=== Supplied material ===
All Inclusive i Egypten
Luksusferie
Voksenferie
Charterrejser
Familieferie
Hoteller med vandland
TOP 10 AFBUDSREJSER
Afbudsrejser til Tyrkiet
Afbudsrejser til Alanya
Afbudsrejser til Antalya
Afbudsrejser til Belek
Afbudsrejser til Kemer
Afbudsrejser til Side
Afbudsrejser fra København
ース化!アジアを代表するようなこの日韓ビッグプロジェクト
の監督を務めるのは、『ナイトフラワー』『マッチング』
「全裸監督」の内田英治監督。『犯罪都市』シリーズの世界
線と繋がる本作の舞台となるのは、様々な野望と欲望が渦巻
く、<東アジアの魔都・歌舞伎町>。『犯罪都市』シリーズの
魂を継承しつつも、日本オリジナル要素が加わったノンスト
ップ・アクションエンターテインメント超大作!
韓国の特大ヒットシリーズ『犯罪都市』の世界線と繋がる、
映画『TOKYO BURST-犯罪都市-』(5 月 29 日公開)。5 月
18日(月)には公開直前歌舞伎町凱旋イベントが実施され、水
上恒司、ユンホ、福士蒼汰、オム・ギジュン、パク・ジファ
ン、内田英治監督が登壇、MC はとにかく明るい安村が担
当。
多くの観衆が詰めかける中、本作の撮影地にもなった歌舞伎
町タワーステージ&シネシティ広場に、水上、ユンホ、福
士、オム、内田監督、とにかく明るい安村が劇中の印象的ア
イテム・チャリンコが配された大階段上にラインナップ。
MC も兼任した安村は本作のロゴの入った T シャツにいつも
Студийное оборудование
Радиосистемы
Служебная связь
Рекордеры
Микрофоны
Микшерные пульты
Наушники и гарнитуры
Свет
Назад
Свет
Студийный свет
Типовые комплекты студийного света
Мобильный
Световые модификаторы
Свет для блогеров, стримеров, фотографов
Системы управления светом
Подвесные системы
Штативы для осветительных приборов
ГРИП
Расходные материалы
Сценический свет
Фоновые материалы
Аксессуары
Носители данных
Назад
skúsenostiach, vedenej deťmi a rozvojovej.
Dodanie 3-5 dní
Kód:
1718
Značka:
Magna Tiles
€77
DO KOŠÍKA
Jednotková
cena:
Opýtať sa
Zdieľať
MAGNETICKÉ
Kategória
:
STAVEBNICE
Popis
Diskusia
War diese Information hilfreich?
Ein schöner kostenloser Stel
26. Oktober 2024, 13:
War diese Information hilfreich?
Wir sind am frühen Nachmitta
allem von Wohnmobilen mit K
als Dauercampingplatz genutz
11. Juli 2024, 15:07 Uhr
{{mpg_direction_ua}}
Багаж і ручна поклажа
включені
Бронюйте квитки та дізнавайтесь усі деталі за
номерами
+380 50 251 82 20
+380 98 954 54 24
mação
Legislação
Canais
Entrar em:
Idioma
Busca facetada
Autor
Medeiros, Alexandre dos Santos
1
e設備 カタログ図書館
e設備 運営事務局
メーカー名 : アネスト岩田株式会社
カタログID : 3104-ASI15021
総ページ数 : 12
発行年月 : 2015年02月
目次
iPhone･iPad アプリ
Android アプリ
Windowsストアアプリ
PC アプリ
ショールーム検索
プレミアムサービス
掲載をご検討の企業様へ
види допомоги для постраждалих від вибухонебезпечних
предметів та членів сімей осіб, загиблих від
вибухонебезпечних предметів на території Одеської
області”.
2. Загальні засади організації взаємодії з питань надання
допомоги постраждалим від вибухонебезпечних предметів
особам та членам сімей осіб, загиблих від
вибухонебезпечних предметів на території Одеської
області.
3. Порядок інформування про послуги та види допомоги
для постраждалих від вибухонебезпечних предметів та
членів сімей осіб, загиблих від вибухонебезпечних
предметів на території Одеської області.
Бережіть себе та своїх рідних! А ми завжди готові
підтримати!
===
Restate the listing in full, preserving every word.

→ Your solution
All Inclusive i Egypten
Luksusferie
Voksenferie
Charterrejser
Familieferie
Hoteller med vandland
TOP 10 AFBUDSREJSER
Afbudsrejser til Tyrkiet
Afbudsrejser til Alanya
Afbudsrejser til Antalya
Afbudsrejser til Belek
Afbudsrejser til Kemer
Afbudsrejser til Side
Afbudsrejser fra København
ース化!アジアを代表するようなこの日韓ビッグプロジェクト
の監督を務めるのは、『ナイトフラワー』『マッチング』
「全裸監督」の内田英治監督。『犯罪都市』シリーズの世界
線と繋がる本作の舞台となるのは、様々な野望と欲望が渦巻
く、<東アジアの魔都・歌舞伎町>。『犯罪都市』シリーズの
魂を継承しつつも、日本オリジナル要素が加わったノンスト
ップ・アクションエンターテインメント超大作!
韓国の特大ヒットシリーズ『犯罪都市』の世界線と繋がる、
映画『TOKYO BURST-犯罪都市-』(5 月 29 日公開)。5 月
18日(月)には公開直前歌舞伎町凱旋イベントが実施され、水
上恒司、ユンホ、福士蒼汰、オム・ギジュン、パク・ジファ
ン、内田英治監督が登壇、MC はとにかく明るい安村が担
当。
多くの観衆が詰めかける中、本作の撮影地にもなった歌舞伎
町タワーステージ&シネシティ広場に、水上、ユンホ、福
士、オム、内田監督、とにかく明るい安村が劇中の印象的ア
イテム・チャリンコが配された大階段上にラインナップ。
MC も兼任した安村は本作のロゴの入った T シャツにいつも
Студийное оборудование
Радиосистемы
Служебная связь
Рекордеры
Микрофоны
Микшерные пульты
Наушники и гарнитуры
Свет
Назад
Свет
Студийный свет
Типовые комплекты студийного света
Мобильный
Световые модификаторы
Свет для блогеров, стримеров, фотографов
Системы управления светом
Подвесные системы
Штативы для осветительных приборов
ГРИП
Расходные материалы
Сценический свет
Фоновые материалы
Аксессуары
Носители данных
Назад
skúsenostiach, vedenej deťmi a rozvojovej.
Dodanie 3-5 dní
Kód:
1718
Značka:
Magna Tiles
€77
DO KOŠÍKA
Jednotková
cena:
Opýtať sa
Zdieľať
MAGNETICKÉ
Kategória
:
STAVEBNICE
Popis
Diskusia
War diese Information hilfreich?
Ein schöner kostenloser Stel
26. Oktober 2024, 13:
War diese Information hilfreich?
Wir sind am frühen Nachmitta
allem von Wohnmobilen mit K
als Dauercampingplatz genutz
11. Juli 2024, 15:07 Uhr
{{mpg_direction_ua}}
Багаж і ручна поклажа
включені
Бронюйте квитки та дізнавайтесь усі деталі за
номерами
+380 50 251 82 20
+380 98 954 54 24
mação
Legislação
Canais
Entrar em:
Idioma
Busca facetada
Autor
Medeiros, Alexandre dos Santos
1
e設備 カタログ図書館
e設備 運営事務局
メーカー名 : アネスト岩田株式会社
カタログID : 3104-ASI15021
総ページ数 : 12
発行年月 : 2015年02月
目次
iPhone･iPad アプリ
Android アプリ
Windowsストアアプリ
PC アプリ
ショールーム検索
プレミアムサービス
掲載をご検討の企業様へ
види допомоги для постраждалих від вибухонебезпечних
предметів та членів сімей осіб, загиблих від
вибухонебезпечних предметів на території Одеської
області”.
2. Загальні засади організації взаємодії з питань надання
допомоги постраждалим від вибухонебезпечних предметів
особам та членам сімей осіб, загиблих від
вибухонебезпечних предметів на території Одеської
області.
3. Порядок інформування про послуги та види допомоги
для постраждалих від вибухонебезпечних предметів та
членів сімей осіб, загиблих від вибухонебезпечних
предметів на території Одеської області.
Бережіть себе та своїх рідних! А ми завжди готові
підтримати!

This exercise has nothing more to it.